Workflow 1 - At-Risk Alert (score > 70)
Trigger: Company property churn_probability_score is greater than 70.
Actions:
- Create task for the company's HubSpot owner: "Retention Check - [Company Name] crossed 70 churn risk score"
- Set task due date: 2 business days from trigger
- Send internal Slack or email notification to the CS team lead
This is the daily triage workflow. It runs every time a score update pushes a company above the 70 threshold, which means CSMs do not need to check any dashboard. The task appears in their HubSpot queue.
Workflow 2 - Save Play Enrollment (score > 85)
Trigger: Company property churn_probability_score is greater than 85.
Actions:
- Enroll primary contact in "At-Risk Save Play" email sequence
- Add company to a static list "Active Save Plays" for manual CS review
- Create a deal in the pipeline stage "Churn Risk - Intervention Required"
A score above 85 means the model predicts high churn probability. This threshold should trigger active intervention - not just awareness. The sequence can include a direct CSM outreach, an executive business review invitation, or a product adoption check-in, depending on your save play strategy.
Workflow 3 - Health Score Activity Log (score changes by 10+ points)
Trigger: Company property churn_probability_score changes.
Filter: Only run if the absolute change is 10 or more points.
Actions:
- Log a custom activity note on the company record: "Churn score moved from [previous value] to [new value] on [date]"
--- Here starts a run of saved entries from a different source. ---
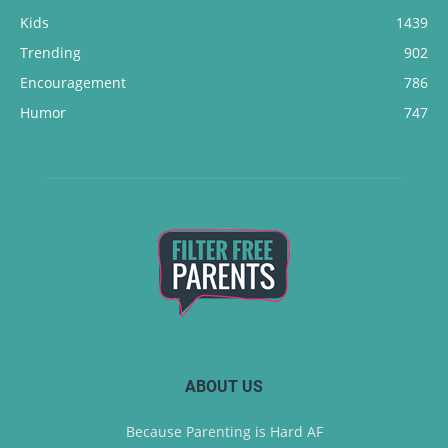
Kids
1439
Trending
902
Encouragement
786
Humor
747
ABOUT US
Because Parenting is Hard AF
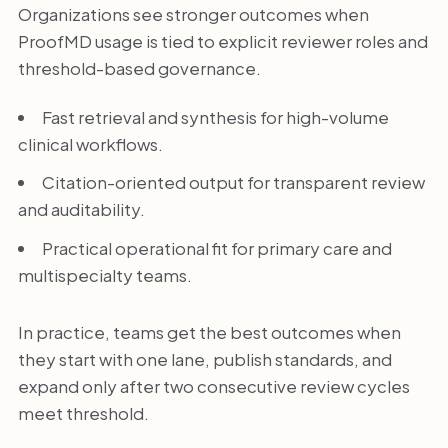
Organizations see stronger outcomes when
ProofMD usage is tied to explicit reviewer roles and
threshold-based governance.
Fast retrieval and synthesis for high-volume
clinical workflows.
Citation-oriented output for transparent review
and auditability.
Practical operational fit for primary care and
multispecialty teams.
In practice, teams get the best outcomes when
they start with one lane, publish standards, and
expand only after two consecutive review cycles
meet threshold.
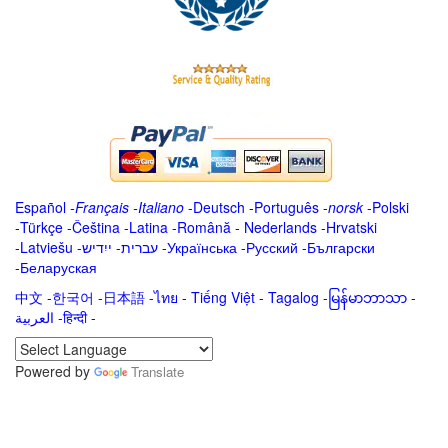
Español
-
Français
-
Italiano
-
Deutsch
-
Português
-
norsk
-
Polski
-
Türkçe
-
Čeština -
Latina
-
Română
-
Nederlands
-
Hrvatski
-
Latviešu
-
ייִדיש
-
עברית
-
Українська
-
Русский
-
Български
-
Беларуская
中文
-
한국어
-
日本語
-
ไทย
-
Tiếng Việt -
Tagalog
-
မြန်မာဘာသာ
-
العربية -हिन्दी -
Powered by
Translate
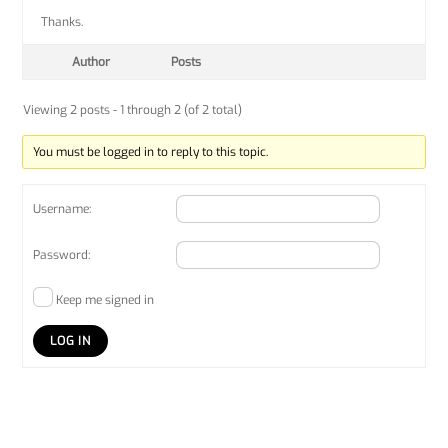
Thanks.
Author
Posts
Viewing 2 posts - 1 through 2 (of 2 total)
You must be logged in to reply to this topic.
Username:
Password:
Keep me signed in
LOG IN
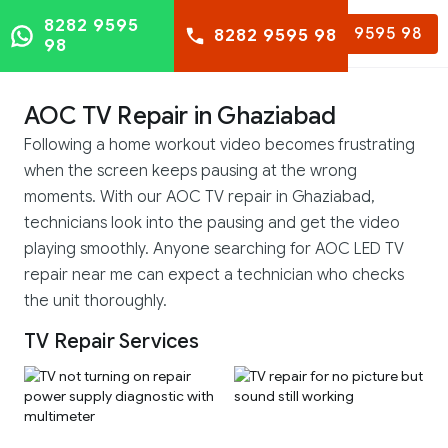
8282 9595
8282 9595 98
8282 9595 98
98
AOC TV Repair in Ghaziabad
Following a home workout video becomes frustrating
when the screen keeps pausing at the wrong
moments. With our AOC TV repair in Ghaziabad,
technicians look into the pausing and get the video
playing smoothly. Anyone searching for AOC LED TV
repair near me can expect a technician who checks
the unit thoroughly.
TV Repair Services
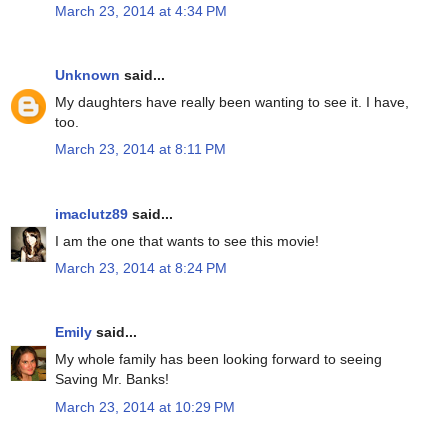
March 23, 2014 at 4:34 PM
Unknown
said...
My daughters have really been wanting to see it. I have,
too.
March 23, 2014 at 8:11 PM
imaclutz89
said...
I am the one that wants to see this movie!
March 23, 2014 at 8:24 PM
Emily
said...
My whole family has been looking forward to seeing
Saving Mr. Banks!
March 23, 2014 at 10:29 PM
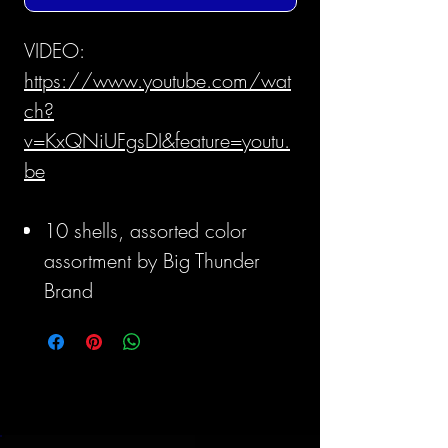
VIDEO:
https://www.youtube.com/wat
ch?
v=KxQNiUFgsDI&feature=youtu.
be
10 shells, assorted color
assortment by Big Thunder
Brand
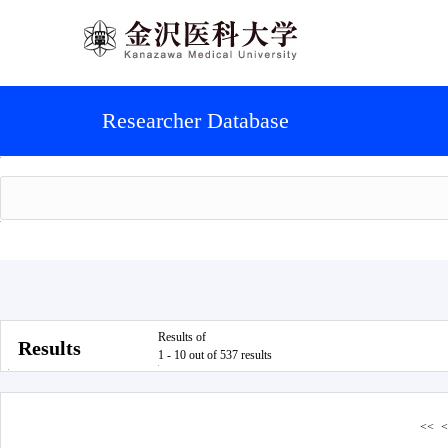
Researcher Database
Results of
Results
1 - 10 out of 537 results
<<
<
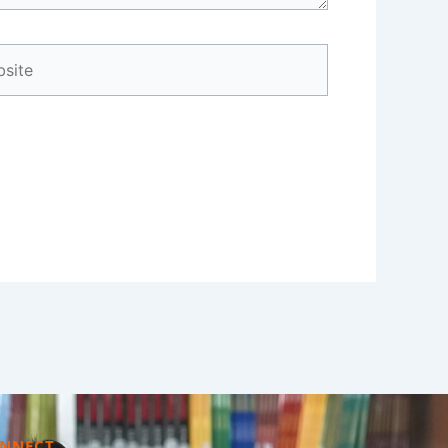
ite
NNECT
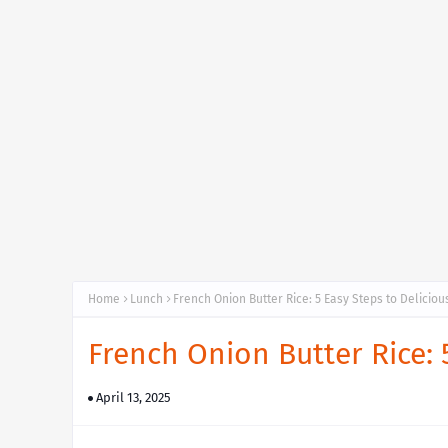
Home
Lunch
French Onion Butter Rice: 5 Easy Steps to Delicio
French Onion Butter Rice: 
April 13, 2025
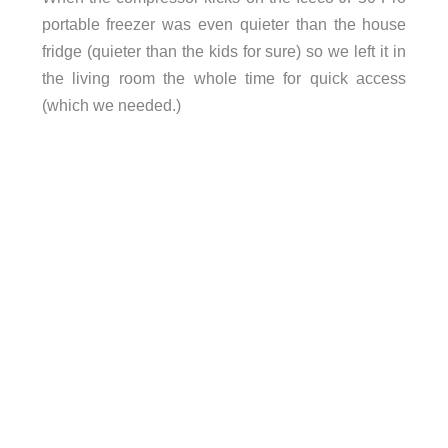
portable freezer was even quieter than the house
fridge (quieter than the kids for sure) so we left it in
the living room the whole time for quick access
(which we needed.)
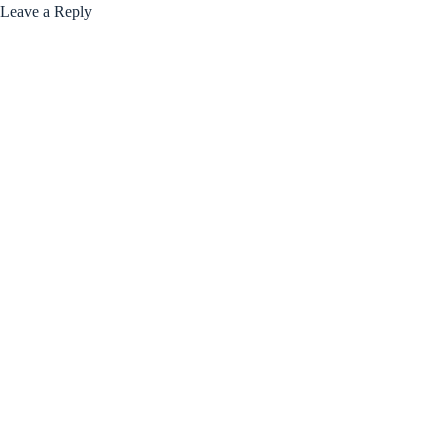
Leave a Reply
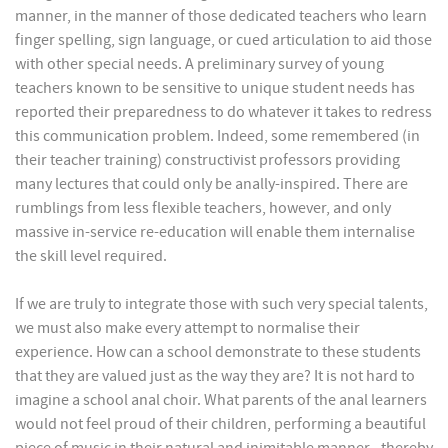
manner, in the manner of those dedicated teachers who learn
finger spelling, sign language, or cued articulation to aid those
with other special needs. A preliminary survey of young
teachers known to be sensitive to unique student needs has
reported their preparedness to do whatever it takes to redress
this communication problem. Indeed, some remembered (in
their teacher training) constructivist professors providing
many lectures that could only be anally-inspired. There are
rumblings from less flexible teachers, however, and only
massive in-service re-education will enable them internalise
the skill level required.
If we are truly to integrate those with such very special talents,
we must also make every attempt to normalise their
experience. How can a school demonstrate to these students
that they are valued just as the way they are? It is not hard to
imagine a school anal choir. What parents of the anal learners
would not feel proud of their children, performing a beautiful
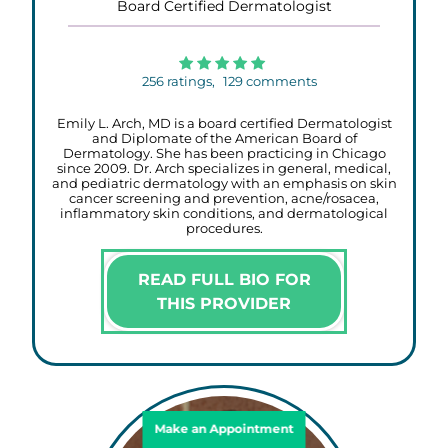
Board Certified Dermatologist
256
ratings,
129
comments
Emily L. Arch, MD is a board certified Dermatologist
and Diplomate of the American Board of
Dermatology. She has been practicing in Chicago
since 2009. Dr. Arch specializes in general, medical,
and pediatric dermatology with an emphasis on skin
cancer screening and prevention, acne/rosacea,
inflammatory skin conditions, and dermatological
procedures.
READ FULL BIO FOR
THIS PROVIDER
Make an Appointment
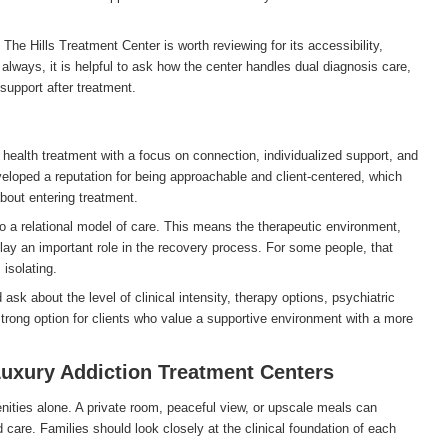
The Hills Treatment Center is worth reviewing for its accessibility,
s always, it is helpful to ask how the center handles dual diagnosis care,
support after treatment.
health treatment with a focus on connection, individualized support, and
veloped a reputation for being approachable and client-centered, which
about entering treatment.
o a relational model of care. This means the therapeutic environment,
play an important role in the recovery process. For some people, that
isolating.
k about the level of clinical intensity, therapy options, psychiatric
 strong option for clients who value a supportive environment with a more
uxury Addiction Treatment Centers
ities alone. A private room, peaceful view, or upscale meals can
d care. Families should look closely at the clinical foundation of each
This workflow turns the score history into a visible audit trail in HubSpot's activity feed. CSMs can open any account and see exactly how the risk profile has changed over time - which is more useful for account conversations than a single current score.
Workflow 4 - Weekly Surge Digest
This one requires a slightly different setup. Use a scheduled workflow that runs every Monday morning.
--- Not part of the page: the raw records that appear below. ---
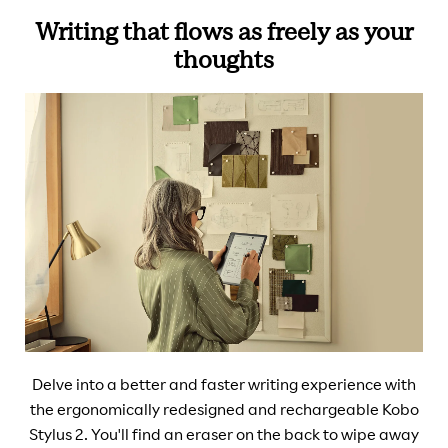
Writing that flows as freely as your
thoughts
Delve into a better and faster writing experience with
the ergonomically redesigned and rechargeable Kobo
Stylus 2. You'll find an eraser on the back to wipe away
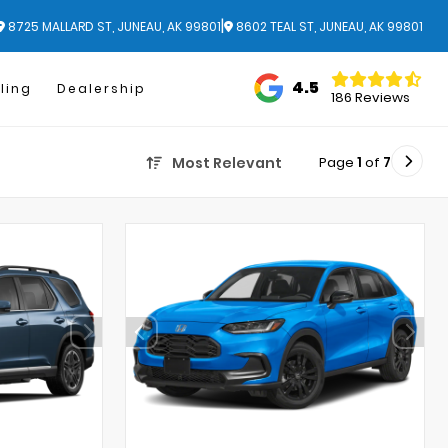
|
8725 MALLARD ST, JUNEAU, AK 99801
8602 TEAL ST, JUNEAU, AK 99801
4.5
ling
Dealership
186 Reviews
Page
1
of
7
Most Relevant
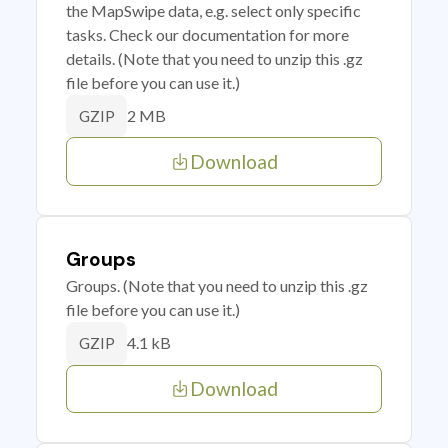
the MapSwipe data, e.g. select only specific
tasks. Check our documentation for more
details. (Note that you need to unzip this .gz
file before you can use it.)
2 MB
GZIP
Download
Groups
Groups. (Note that you need to unzip this .gz
file before you can use it.)
4.1 kB
GZIP
Download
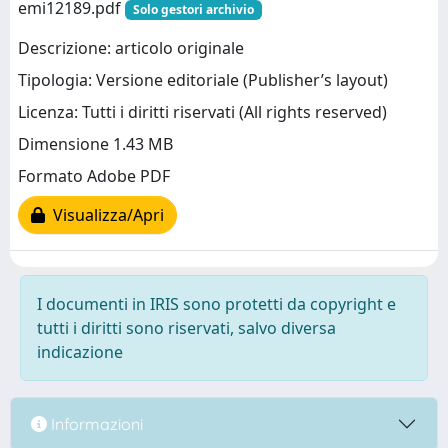
emi12189.pdf
Solo gestori archivio
Descrizione: articolo originale
Tipologia: Versione editoriale (Publisher’s layout)
Licenza: Tutti i diritti riservati (All rights reserved)
Dimensione 1.43 MB
Formato Adobe PDF
Visualizza/Apri
I documenti in IRIS sono protetti da copyright e
tutti i diritti sono riservati, salvo diversa
indicazione
Informazioni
Trigger: Scheduled - every Monday at 8:00 AM.
Filter: Companies where churn_probability_score is greater than 60 AND churn_score_updated_at is within the last 7 days.
Actions:
- Create a task for the CS team lead: "Weekly At-Risk Review - [N] accounts above 60 score"
- Send a summary email to the RevOps lead with company count and list
The surge digest gives team leads a weekly pulse on portfolio risk without requiring them to run any manual report.
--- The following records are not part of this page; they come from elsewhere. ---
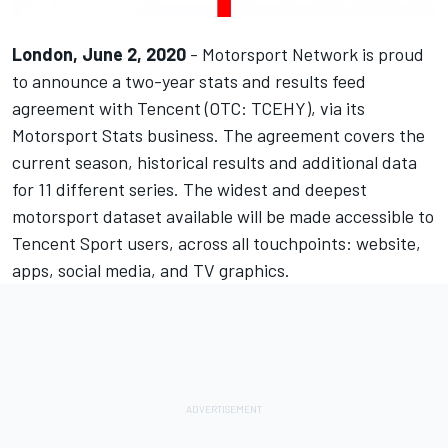
London, June 2, 2020
-
Motorsport Network
is proud
to announce a two-year stats and results feed
agreement with
Tencent
(OTC:
TCEHY
), via its
Motorsport Stats
business. The agreement covers the
current season, historical results and additional data
for 11 different series. The widest and deepest
motorsport dataset available will be made accessible to
Tencent Sport users, across all touchpoints: website,
apps, social media, and TV graphics.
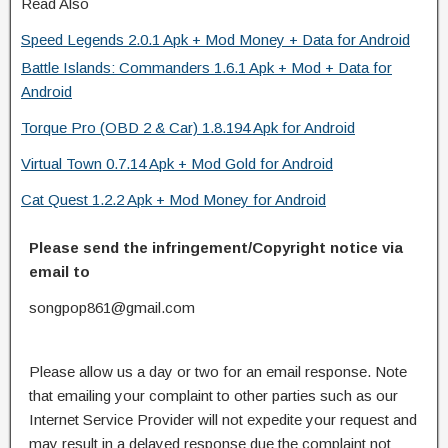
Read Also
Speed Legends 2.0.1 Apk + Mod Money + Data for Android
Battle Islands: Commanders 1.6.1 Apk + Mod + Data for
Android
Torque Pro (OBD 2 & Car) 1.8.194 Apk for Android
Virtual Town 0.7.14 Apk + Mod Gold for Android
Cat Quest 1.2.2 Apk + Mod Money for Android
Please send the infringement/Copyright notice via
email to
songpop861@gmail.com
Please allow us a day or two for an email response. Note
that emailing your complaint to other parties such as our
Internet Service Provider will not expedite your request and
may result in a delayed response due the complaint not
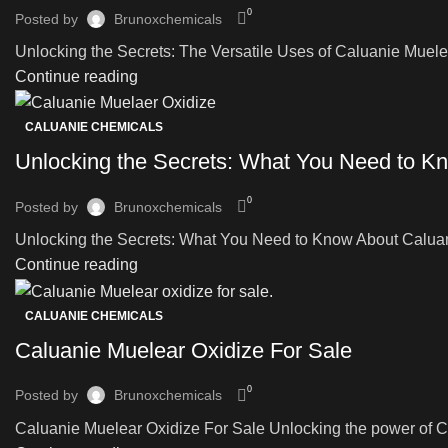
0
Posted by
Brunoxchemicals
Unlocking the Secrets: The Versatile Uses of Caluanie Muelear 
Continue reading
CALUANIE CHEMICALS
Unlocking the Secrets: What You Need to Kn
0
Posted by
Brunoxchemicals
Unlocking the Secrets: What You Need to Know About Caluanie
Continue reading
CALUANIE CHEMICALS
Caluanie Muelear Oxidize For Sale
0
Posted by
Brunoxchemicals
Caluanie Muelear Oxidize For Sale Unlocking the power of Cal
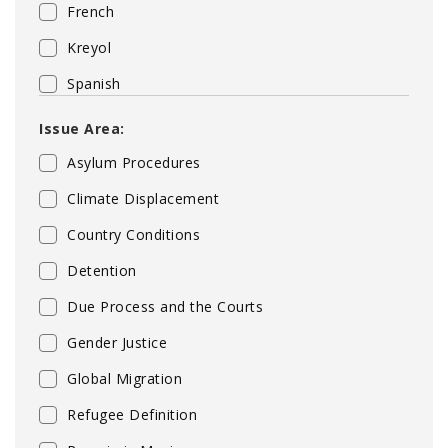
French
Kreyol
Spanish
Issue Area:
Asylum Procedures
Climate Displacement
Country Conditions
Detention
Due Process and the Courts
Gender Justice
Global Migration
Refugee Definition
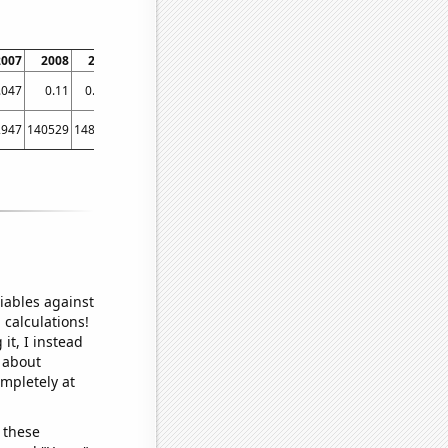
2007
2008
2009
2010
2011
2012
2013
.047
0.11
0.156
0.156
0.125
0.16
0.192
2947
140529
148941
148935
150161
150481
150593
iables against
 calculations!
it, I instead
o about
ompletely at
 these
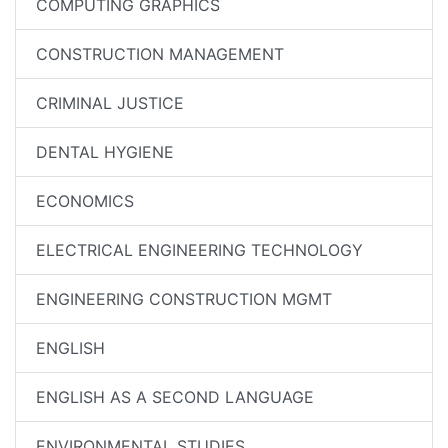
COMPUTING GRAPHICS
CONSTRUCTION MANAGEMENT
CRIMINAL JUSTICE
DENTAL HYGIENE
ECONOMICS
ELECTRICAL ENGINEERING TECHNOLOGY
ENGINEERING CONSTRUCTION MGMT
ENGLISH
ENGLISH AS A SECOND LANGUAGE
ENVIRONMENTAL STUDIES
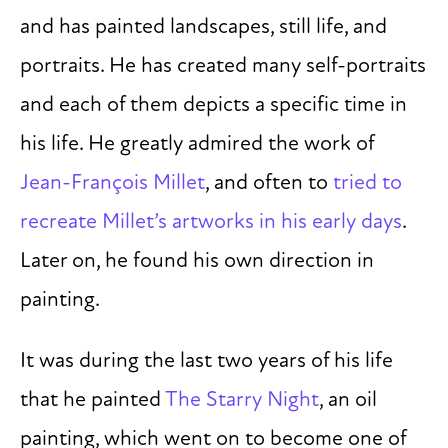
and has painted landscapes, still life, and
portraits. He has created many self-portraits
and each of them depicts a specific time in
his life. He greatly admired the work of
Jean-François Millet
, and often to
tried to
recreate Millet’s artworks in his early days
.
Later on, he found his own direction in
painting.
It was during the last two years of his life
that he painted
The Starry Night
, an oil
painting, which went on to become one of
Step 4 - Build the CSM Daily Triage View
The four workflows handle automation. This step handles the human review layer.
In HubSpot, create an Active List with these filters:
churn_probability_scoreis greater than 60lifecyclestageis Customer
Sort the list by churn_probability_score descending.
Save this as a pinned view in the Companies section and share it with the CS team as their daily triage list. Every morning, the view shows the highest-risk active customers in rank order. CSMs work down the list, creating notes after conversations and marking tasks complete as they go.
Combined with the automated task creation from Workflow 1, most CSMs will find that their daily HubSpot queue already reflects the model's recommendations - they are acting on AI outputs without having to think about it as a separate tool.
Pulling It Together
NoCodePredict handles the write-back automatically - no Python required. The churn scores update on your defined cadence, the HubSpot properties stay current, and the workflows fire from there. But if you have an existing model and want to wire it to HubSpot manually, the steps above work regardless of what built the model. The HubSpot API does not care whether predictions came from a custom AutoML pipeline, a data science team's notebook, or a no-code platform.
The core insight is the same either way: predictions that live in a spreadsheet save no one. Predictions embedded in the tool your CSMs open 40 times a day have a chance of actually changing behavior before the account goes dark.
How is your team currently surfacing at-risk accounts to CSMs today - and how long does it take from "the model flagged this" to "a CSM took action"?